We all know fertility treatment doesn’t always work, but it’s the chances of success we focus on when we’re going through treatment. We are often told to think positive and hope for the best, but this can make it even more difficult when a treatment cycle doesn’t work. It may seem as if all your hopes have died when you get a negative pregnancy test, and it can be hard to imagine that you will ever be able to get yourselves back on track again.
LGive yourself time and consider counselling
It is important to give yourself time after an unsuccessful treatment cycle, as the raw emotions of the initial devastating blow will take time to fade. Friends and family may not seem to understand how you are feeling and may say things that can seem hurtful. Most often, they aren’t really sure what to say and are trying to be helpful, however unkind their comments may feel.
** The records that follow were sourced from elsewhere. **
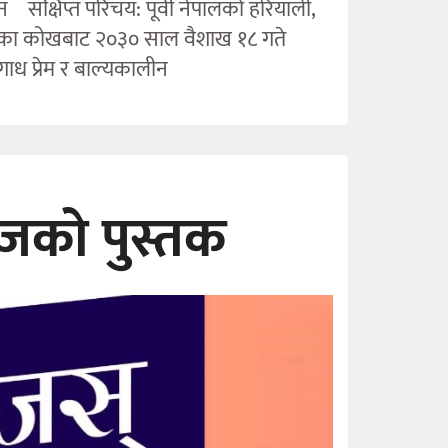
 संक्षिप्त परिचय: पूर्वी नेपालको हरियाली,
ेपालका कोखबाट २०३० साल वैशाख १८ गते
गाध प्रेम र बाल्यकालीन
आजको पुस्तक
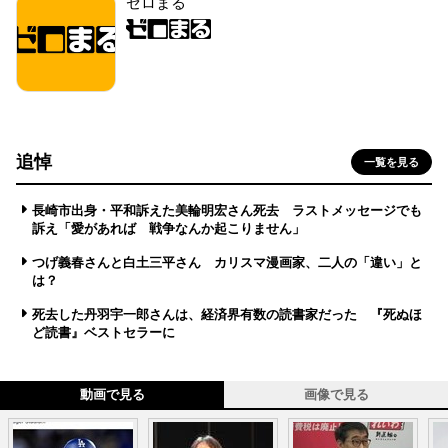
ゼロまる
追悼
一覧を見る
長崎市出身・平和訴えた美輪明宏さん死去 ラストメッセージでも
訴え「愛があれば 戦争なんか起こりません」
つげ義春さんと白土三平さん カリスマ漫画家、二人の「違い」と
は？
死去した丹羽宇一郎さんは、経済界有数の読書家だった 『死ぬほ
ど読書』ベストセラーに
動画で見る
画像で見る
Seeing a counsellor may be beneficial to help you after an unsuccessful cycle, or you may prefer to talk to others who are in a similar position through a support group or an online forum.
Most people need more than one treatment round
You may feel you would never want to put yourself through the experience again after an unsuccessful cycle, but many people do eventually give treatment another go. Although the success rates for individual cycles of treatment are quite low, cumulative success rates are much better and many people who end up with a baby have had more than one round of treatment.
The decision to stop fertility treatment
Some couples will decide to stop having treatment, but it can be a tough decision to take as there is always another clinic or another possible route to try, and it is often hard to know where to draw the line. It will be different for every couple. Some may stop after one round of treatment, others go through repeated unsuccessful cycles before deciding to stop fertility treatment. It may be financial restraints that drive the decision, it may be a doctor advising you not to carry on or it may be that you simply cannot cope with the emotional roller coaster of trying any longer, but whatever leads you to this point, you will need support from those around you.
Grief is a normal emotional response
There is an inevitable period of grief if you are saying goodbye to the idea of becoming a parent, and it is important to understand that grieving for a child you don’t have is a valid and perfectly normal emotional response. It takes time to get through this and some people find counselling helpful. There are a number of networking groups for people who are involuntarily childless which offer peer support. Although there will be a difficult period, that doesn’t mean that life after treatment is going to be nothing but sadness and gloom.
Stopping treatment can be a relief
When you are in the midst of fertility tests and treatments, it can be hard to ever envisage life without clinic visits and the overwhelming sadness of not being a parent, which can seem to dominate every aspect of your daily life. It may come as a surprise that there can be a feeling of freedom when you stop trying to get pregnant. Your life after infertility may have been on hold for a long time, dominated by visits to the clinic and intrusive investigations. You may have felt unable to fully enjoy life when everything was overshadowed by infertility, and there can be a huge sense of relief, and a delight in finally having your life back again.
Finding the joy in life after infertility
The end to your fertility journey may not be the one you had started out wishing for, but that doesn’t mean it won’t bring closure and contentedness. Many couples report that after a period of deep sadness, they are able to make the kind of lifestyle changes that they would not have contemplated with a small baby, whether that’s going back to college, changing career, going part-time at work or deciding to travel the world. Although things may not have turned out as you would originally have wished, this doesn’t have to mean that you will live the rest of your lives regretting what you don’t have. Instead, most find that with time they can focus instead on all the good and positive things they do have and find new joys in life after infertility.